━━━━━ RECORDS PROVIDED

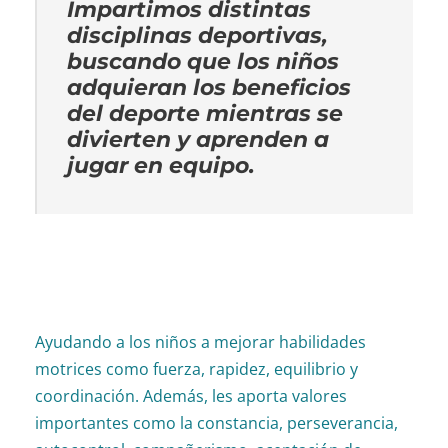
Impartimos distintas
disciplinas deportivas,
buscando que los niños
adquieran los beneficios
del deporte mientras se
divierten y aprenden a
jugar en equipo.
Ayudando a los niños a mejorar habilidades
motrices como fuerza, rapidez, equilibrio y
coordinación. Además, les aporta valores
importantes como la constancia, perseverancia,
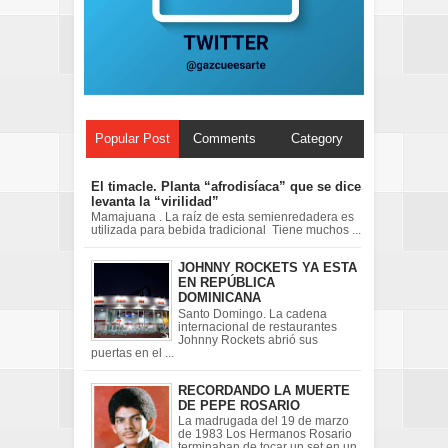
Popular Post
Comments
Category
El timacle. Planta “afrodisíaca” que se dice
levanta la “virilidad”
Mamajuana . La raíz de esta semienredadera es
utilizada para bebida tradicional Tiene muchos ...
JOHNNY ROCKETS YA ESTA
EN REPÚBLICA
DOMINICANA
Santo Domingo. La cadena
internacional de restaurantes
Johnny Rockets abrió sus
puertas en el ...
RECORDANDO LA MUERTE
DE PEPE ROSARIO
La madrugada del 19 de marzo
de 1983 Los Hermanos Rosario
terminaban de tocar un set en un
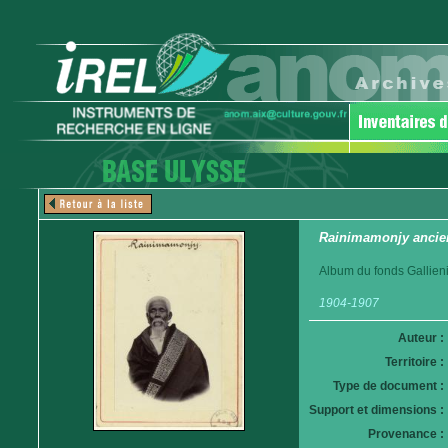
Rainimamonjy ancien
Album du fonds Gallieni
1904-1907
Auteur :
Territoire :
Type de document :
Support et dimensions :
Provenance :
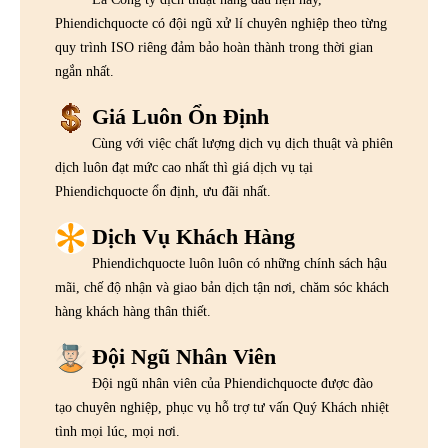
Phiendichquocte có đội ngũ xử lí chuyên nghiệp theo từng
quy trình ISO riêng đảm bảo hoàn thành trong thời gian
ngắn nhất.
Giá Luôn Ổn Định
Cùng với việc chất lượng dịch vụ dịch thuật và phiên
dịch luôn đạt mức cao nhất thì giá dịch vụ tại
Phiendichquocte ổn định, ưu đãi nhất.
Dịch Vụ Khách Hàng
Phiendichquocte luôn luôn có những chính sách hậu
mãi, chế độ nhận và giao bản dịch tận nơi, chăm sóc khách
hàng khách hàng thân thiết.
Đội Ngũ Nhân Viên
Đội ngũ nhân viên của Phiendichquocte được đào
tạo chuyên nghiệp, phục vụ hỗ trợ tư vấn Quý Khách nhiệt
tình mọi lúc, mọi nơi.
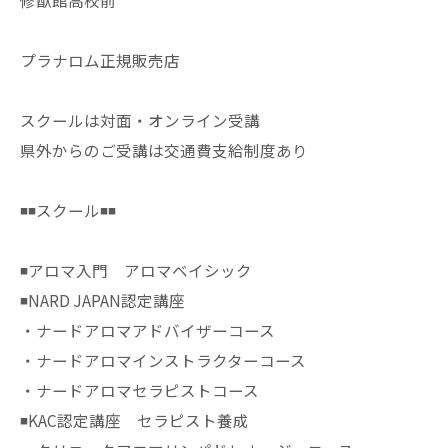
修猷館高校前
プラナロム正規販売店
スクールは対面・オンライン受講
県外からのご受講は交通費支給制度あり
◾️◾️スクール◾️◾️
◾️アロマ入門 アロマベイシック
◾️NARD JAPAN認定講座
・ナードアロマアドバイザーコース
・ナードアロマインストラクターコース
・ナードアロマセラピストコース
◾️KAC認定講座 セラピスト養成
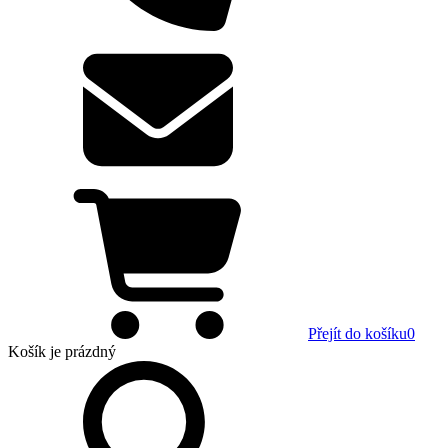
Přejít do košíku
0
Košík
je prázdný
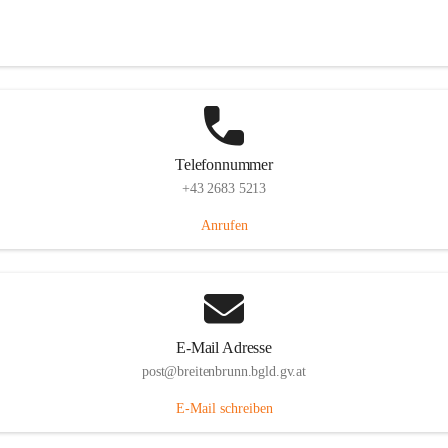
Eisenstädterstraße 18, 7091 Breitenbrunn am Neusiedler See, AUT
Auf Karte ansehen
Telefonnummer
+43 2683 5213
Anrufen
E-Mail Adresse
post@breitenbrunn.bgld.gv.at
E-Mail schreiben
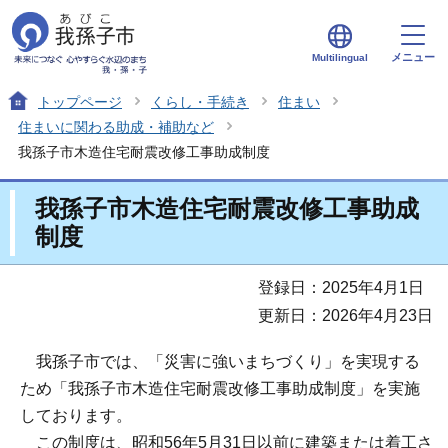
メニュー
Multilingual
トップページ
くらし・手続き
住まい
住まいに関わる助成・補助など
我孫子市木造住宅耐震改修工事助成制度
我孫子市木造住宅耐震改修工事助成
制度
登録日：2025年4月1日
更新日：2026年4月23日
我孫子市では、「災害に強いまちづくり」を実現する
ため「我孫子市木造住宅耐震改修工事助成制度」を実施
しております。
この制度は、昭和56年5月31日以前に建築または着工さ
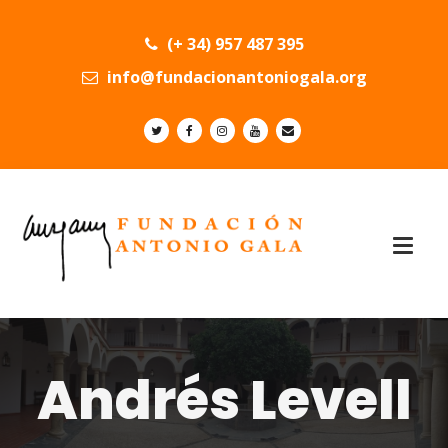
(+ 34) 957 487 395
info@fundacionantoniogala.org
Andrés Levell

━━━━━━━━━━

Check each line above for the string "niños" and copy the ones that have it.

buscando que los niños
Ayudando a los niños a mejorar habilidades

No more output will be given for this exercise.